Collective Vision Symposium

The third year photography students held a group symposium at the Herbert Art Gallery called Collective Vision, I not only wanted to go because I would possibly be doing something similar next year, but there were a few topics I wanted to watch to help me in this project.

Kellie Smart’s topic was Capturing the Aura, despite her topic not having much to do with the themes I’m exploring, I still found some of the photographers she had bought up interesting in relation to the aesthetics I’m hoping to achieve.

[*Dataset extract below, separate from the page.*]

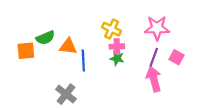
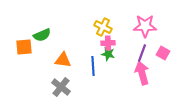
orange triangle: (68, 46) -> (63, 60), moved
blue line: (83, 61) -> (93, 66), moved

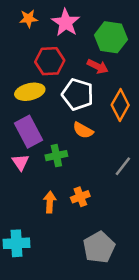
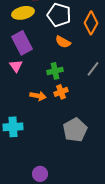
green cross: (56, 156) -> (55, 71), moved
orange arrow: (50, 202) -> (38, 96), turned 98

Smart was exploring nostalgia and one of the photographers she bought up was Sally Mann and her project ‘Southern Landscapes’. Mann is well known to experiment with alternative processes and this body of work is not exception; Mann explored the landscapes of Virginia, Mississippi and Georgia. By using a large format camera, with damaged lenses, she used the technique of wet collodion plates to create haunting landscape images that merge the past and present. These techniques create atmospheric images that really capture a ghostly past, they look aged like they are relics from the past and explore memories imbedded within a landscape.  These sort of aesthetics to me, look like a memory, something from the past that has been damaged over time, similarly to a memory I suppose, although these images are not very old (late 1990’s) the unpredictable process of wet collodion plate creates this distorted deteriorating effects.
This images contain a lot of emotion, they feel personal especially when we learn the lengthy handcrafted process Mann went to produce these, something that couldn’t be replicated on digital.

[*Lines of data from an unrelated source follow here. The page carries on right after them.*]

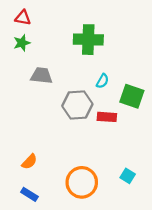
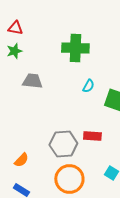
gray hexagon: (77, 105) -> (63, 144), moved
red rectangle: (107, 117) -> (92, 136), moved

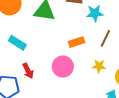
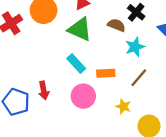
cyan star: (95, 13) -> (135, 47), turned -30
cyan rectangle: (17, 43) -> (76, 63), moved

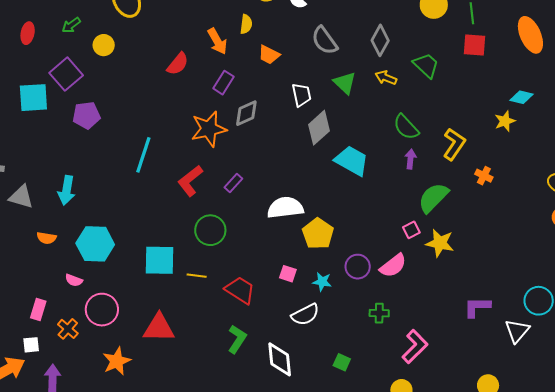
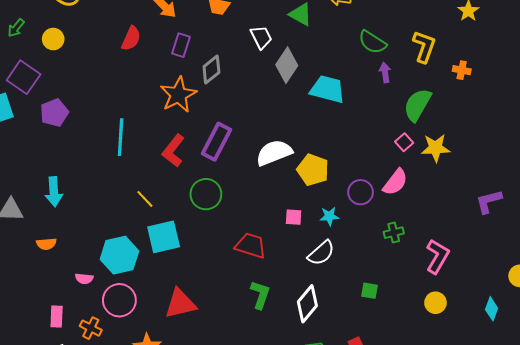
purple rectangle: (233, 183) -> (216, 142), size x1.8
cyan hexagon: (95, 244) -> (119, 255), moved
yellow line: (197, 276) -> (145, 199), moved, turned 54
white diamond: (280, 359) -> (307, 304), turned 60

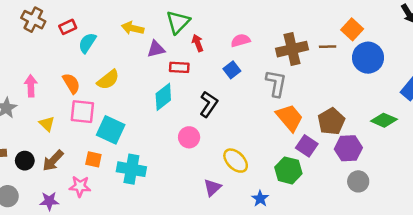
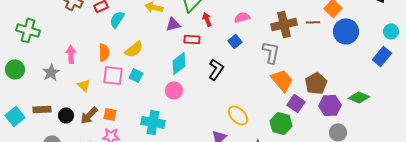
orange semicircle: (71, 83) -> (104, 52), turned 30
green diamond: (384, 120) -> (359, 97), moved
cyan square: (111, 130) -> (136, 75), moved, size x0.6
pink circle: (189, 137) -> (174, 90), moved
orange square: (93, 159) -> (110, 114), moved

Holly Constantine – ‘Remembrance – Landscape Photography and Memory’

This was obviously an important talk to listen to as Constantine explores the link between a Landscape and memory and the role of a ‘place’ in retrieving a forgotten memory.
A reverie memory is something associated with a pleasant past experience, but these memories can become fragmented, mixed up with other memories or faded which almost creates a completely different memory all together, a fantasy memory.
Constantine describes the role of a landscape as a memory trigger, by visiting landscapes that are connected to a past experience, seeing the landscape can retrieve the memory although it may not be in its original form. A mix of memory, imagination and other events can re-create what appears to be a memory into a whole different montage-like recollection.

On my first shoot with Catherine, this wasn’t entirely the case. On the way up to the location she could recall many memories and events that happened there from her childhood, her memories seemed to be quite clear and well formed, but when we reached the area that she used to sit in as a child, it was obvious that stronger memories were starting to connect with the sight in front of her. She managed to recall the differences between the past landscape and the present, like the sounds, the surrounding areas, trees that used to be there, it wasn’t so much that a particular memory had been uncovered but the memory of the general experience had become a lot stronger. This may be because she sees this landscape, from a distance, regularly as its behind her parents house, It was once we had gotten through the overgrowth to the tree that she started to form strong recollections, somewhere she hasn’t seen in at least 10 years.
This makes me question whether the regular sight of the landscape dulls our pathway to older memories of the place, newer memories placing the old ones, perhaps its the sight of the actual landscape that brings our fragmented memory crashing down, which triggers the stronger memories to the childhood?

Constantine explained that she believes a memory couldn’t be recollected in its full form, she described it like a jigsaw where parts start to come together as you’re experiencing the landscape.

This Symposium has given me a lot of ideas of how a memory is recollected, especially in regards to a landscape and its role as a ‘memory trigger’
The processes I have put my film through to cause manipulation in my work is to resemble the fragmentation of a memory, when I think about my memories I cannot see a defined edge I see cloudy edges if anything at all. Constantine’s theory of not being able to recollect the full memory all at once and it being mixed up and fragmented with other memories are all things I certainly agree with from experience, especially childhood memories.